The decision surprised environmentalists because the Bush administration in recent years has insisted hydroelectric dams on some Western rivers are part of the “environmental baseline.”

During visits to federal dams on the Snake River in Washington state, Bush has vowed they never would be removed — despite environmentalists’ assertions that they are marginal power producers and responsible for salmon extinction.

But the Klamath, as of last week, seems to be different, as far as the federal government is concerned.

“Dam decommissioning and dam removal,” the Interior Department and the National Marine Fisheries Service said last week, “would go a long way toward resolving decades of degradation where Klamath River salmon stocks are concerned.”

In its prescription for relicensing Klamath dams, whose license expired last month, the federal government is pushing the dams’ owner into what may be a financially untenable position:

Begin what would be the largest dam-demolition project in U.S. history or spend about $200 million on fish ladders and other fish-passage equipment.

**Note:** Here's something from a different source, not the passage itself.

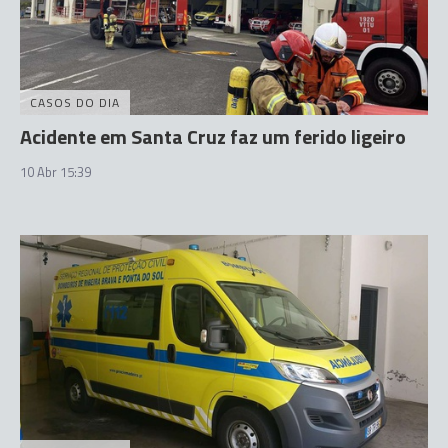
CASOS DO DIA
Acidente em Santa Cruz faz um ferido ligeiro
10 Abr 15:39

The annual value of electricity produced by the four dams is about $27 million, according to the California Energy Commission.

The dams’ owner is PacifiCorp, a Portland company recently acquired by MidAmerican Energy Holdings, owned by billionaire Warren Buffett’s Berkshire Hathaway.

As of now, PacifiCorp wants to keep the dams producing electricity, and it does not think spending $200 million for fish ladders will help revive salmon runs, said Dave Kvamme, a company spokesman.

PacifiCorp, though, has a record for flexibility when it comes to the labyrinthine process of renewing a federal license to operate a dam. It has agreed recently to remove three dams in the Pacific Northwest. For the past two years, it has been in private settlement talks with other stakeholders on the Klamath, and dam removal remains an option in those talks, Kvamme said.

Federal biologists think those settlement talks — in the aftermath of the court ruling and Bush administration demand last week — may soon produce a breakthrough for the Klamath.

“We have an historic doorway that is opening here,” said Steve Thompson, California-Nevada operations manager for the U.S. Fish and Wildlife Service.